**DATA PROVIDED**.
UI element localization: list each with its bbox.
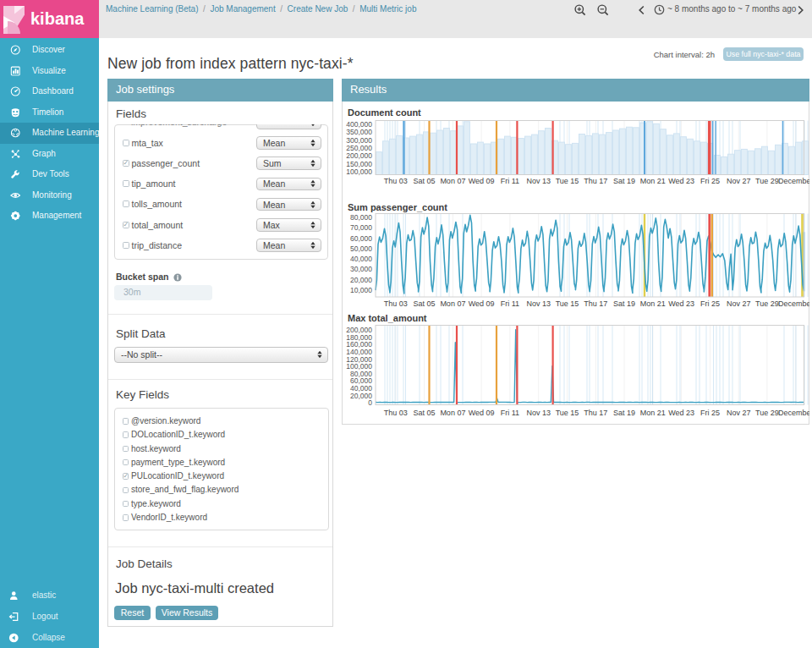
svg-text:40,000: 40,000 <box>350 255 372 263</box>
svg-text:Wed 09: Wed 09 <box>469 299 495 308</box>
svg-text:Mon 07: Mon 07 <box>440 299 465 308</box>
svg-text:Mon 07: Mon 07 <box>440 409 465 417</box>
svg-text:Mon 21: Mon 21 <box>640 409 666 417</box>
svg-text:Mon 21: Mon 21 <box>640 177 666 185</box>
svg-text:Tue 29: Tue 29 <box>755 409 779 417</box>
svg-text:Sat 19: Sat 19 <box>613 299 635 308</box>
svg-text:70,000: 70,000 <box>350 223 372 232</box>
svg-text:Sat 05: Sat 05 <box>414 299 436 308</box>
svg-text:Thu 17: Thu 17 <box>584 177 607 185</box>
svg-text:250,000: 250,000 <box>346 144 372 152</box>
svg-text:Tue 29: Tue 29 <box>755 177 779 185</box>
svg-text:10,000: 10,000 <box>350 286 372 294</box>
svg-text:Nov 13: Nov 13 <box>526 409 551 417</box>
svg-text:Sat 19: Sat 19 <box>613 177 635 185</box>
svg-text:Fri 11: Fri 11 <box>501 409 519 417</box>
svg-text:0: 0 <box>368 398 372 407</box>
svg-text:Tue 15: Tue 15 <box>556 299 579 308</box>
svg-text:Nov 13: Nov 13 <box>526 299 551 308</box>
svg-text:Wed 23: Wed 23 <box>668 177 694 185</box>
svg-text:Tue 15: Tue 15 <box>556 177 579 185</box>
svg-text:Sat 19: Sat 19 <box>613 409 635 417</box>
svg-text:Thu 03: Thu 03 <box>384 177 408 185</box>
svg-text:Thu 03: Thu 03 <box>384 299 408 308</box>
svg-text:Fri 11: Fri 11 <box>501 177 519 185</box>
svg-text:400,000: 400,000 <box>346 120 372 129</box>
svg-text:Nov 27: Nov 27 <box>727 409 751 417</box>
svg-text:Fri 11: Fri 11 <box>501 299 519 308</box>
svg-text:30,000: 30,000 <box>350 265 372 273</box>
svg-text:350,000: 350,000 <box>346 128 372 136</box>
svg-text:Fri 25: Fri 25 <box>700 299 720 308</box>
svg-text:Fri 25: Fri 25 <box>700 177 720 185</box>
svg-text:Thu 03: Thu 03 <box>384 409 408 417</box>
svg-text:200,000: 200,000 <box>346 151 372 160</box>
svg-text:60,000: 60,000 <box>350 234 372 243</box>
svg-text:Mon 21: Mon 21 <box>640 299 666 308</box>
svg-text:December: December <box>778 299 809 308</box>
svg-text:Mon 07: Mon 07 <box>440 177 465 185</box>
svg-text:150,000: 150,000 <box>346 160 372 168</box>
svg-text:20,000: 20,000 <box>350 276 372 284</box>
svg-text:Tue 29: Tue 29 <box>755 299 779 308</box>
svg-text:Thu 17: Thu 17 <box>584 299 607 308</box>
svg-text:Wed 09: Wed 09 <box>469 409 495 417</box>
svg-text:Nov 13: Nov 13 <box>526 177 551 185</box>
svg-text:Wed 23: Wed 23 <box>668 299 694 308</box>
svg-text:Wed 09: Wed 09 <box>469 177 495 185</box>
svg-text:Tue 15: Tue 15 <box>556 409 579 417</box>
svg-text:Nov 27: Nov 27 <box>727 299 751 308</box>
svg-text:Wed 23: Wed 23 <box>668 409 694 417</box>
svg-text:December: December <box>778 409 809 417</box>
svg-text:Fri 25: Fri 25 <box>700 409 720 417</box>
svg-text:50,000: 50,000 <box>350 244 372 253</box>
svg-text:Thu 17: Thu 17 <box>584 409 607 417</box>
svg-text:Nov 27: Nov 27 <box>727 177 751 185</box>
svg-text:Sat 05: Sat 05 <box>414 409 436 417</box>
svg-text:100,000: 100,000 <box>346 167 372 176</box>
svg-text:December: December <box>778 177 809 185</box>
svg-text:Sat 05: Sat 05 <box>414 177 436 185</box>
svg-text:80,000: 80,000 <box>350 213 372 222</box>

**YOUR INSTRUCTIONS**. The answer should be the full material above, printed exactly, with no pictures in it.

**EXERCISE OUTPUT**.
UI element localization: list each with its bbox.
svg-text:40,000: 40,000 <box>350 255 372 263</box>
svg-text:Wed 09: Wed 09 <box>469 299 495 308</box>
svg-text:Mon 07: Mon 07 <box>440 299 465 308</box>
svg-text:Mon 07: Mon 07 <box>440 409 465 417</box>
svg-text:Mon 21: Mon 21 <box>640 409 666 417</box>
svg-text:Mon 21: Mon 21 <box>640 177 666 185</box>
svg-text:Tue 29: Tue 29 <box>755 409 779 417</box>
svg-text:Sat 19: Sat 19 <box>613 299 635 308</box>
svg-text:70,000: 70,000 <box>350 223 372 232</box>
svg-text:Sat 05: Sat 05 <box>414 299 436 308</box>
svg-text:Thu 17: Thu 17 <box>584 177 607 185</box>
svg-text:250,000: 250,000 <box>346 144 372 152</box>
svg-text:Tue 29: Tue 29 <box>755 177 779 185</box>
svg-text:10,000: 10,000 <box>350 286 372 294</box>
svg-text:Nov 13: Nov 13 <box>526 409 551 417</box>
svg-text:Sat 19: Sat 19 <box>613 177 635 185</box>
svg-text:Fri 11: Fri 11 <box>501 409 519 417</box>
svg-text:0: 0 <box>368 398 372 407</box>
svg-text:Tue 15: Tue 15 <box>556 299 579 308</box>
svg-text:Nov 13: Nov 13 <box>526 299 551 308</box>
svg-text:Wed 23: Wed 23 <box>668 177 694 185</box>
svg-text:Tue 15: Tue 15 <box>556 177 579 185</box>
svg-text:Sat 19: Sat 19 <box>613 409 635 417</box>
svg-text:Thu 03: Thu 03 <box>384 177 408 185</box>
svg-text:Thu 03: Thu 03 <box>384 299 408 308</box>
svg-text:Fri 11: Fri 11 <box>501 177 519 185</box>
svg-text:400,000: 400,000 <box>346 120 372 129</box>
svg-text:Nov 27: Nov 27 <box>727 409 751 417</box>
svg-text:Fri 11: Fri 11 <box>501 299 519 308</box>
svg-text:30,000: 30,000 <box>350 265 372 273</box>
svg-text:350,000: 350,000 <box>346 128 372 136</box>
svg-text:Fri 25: Fri 25 <box>700 299 720 308</box>
svg-text:Fri 25: Fri 25 <box>700 177 720 185</box>
svg-text:Thu 03: Thu 03 <box>384 409 408 417</box>
svg-text:200,000: 200,000 <box>346 151 372 160</box>
svg-text:60,000: 60,000 <box>350 234 372 243</box>
svg-text:Mon 21: Mon 21 <box>640 299 666 308</box>
svg-text:December: December <box>778 299 809 308</box>
svg-text:Mon 07: Mon 07 <box>440 177 465 185</box>
svg-text:150,000: 150,000 <box>346 160 372 168</box>
svg-text:20,000: 20,000 <box>350 276 372 284</box>
svg-text:Tue 29: Tue 29 <box>755 299 779 308</box>
svg-text:Thu 17: Thu 17 <box>584 299 607 308</box>
svg-text:Wed 09: Wed 09 <box>469 409 495 417</box>
svg-text:Nov 13: Nov 13 <box>526 177 551 185</box>
svg-text:Wed 23: Wed 23 <box>668 299 694 308</box>
svg-text:Wed 09: Wed 09 <box>469 177 495 185</box>
svg-text:Tue 15: Tue 15 <box>556 409 579 417</box>
svg-text:Nov 27: Nov 27 <box>727 299 751 308</box>
svg-text:Wed 23: Wed 23 <box>668 409 694 417</box>
svg-text:December: December <box>778 409 809 417</box>
svg-text:Fri 25: Fri 25 <box>700 409 720 417</box>
svg-text:50,000: 50,000 <box>350 244 372 253</box>
svg-text:Thu 17: Thu 17 <box>584 409 607 417</box>
svg-text:Nov 27: Nov 27 <box>727 177 751 185</box>
svg-text:Sat 05: Sat 05 <box>414 409 436 417</box>
svg-text:100,000: 100,000 <box>346 167 372 176</box>
svg-text:December: December <box>778 177 809 185</box>
svg-text:Sat 05: Sat 05 <box>414 177 436 185</box>
svg-text:80,000: 80,000 <box>350 213 372 222</box>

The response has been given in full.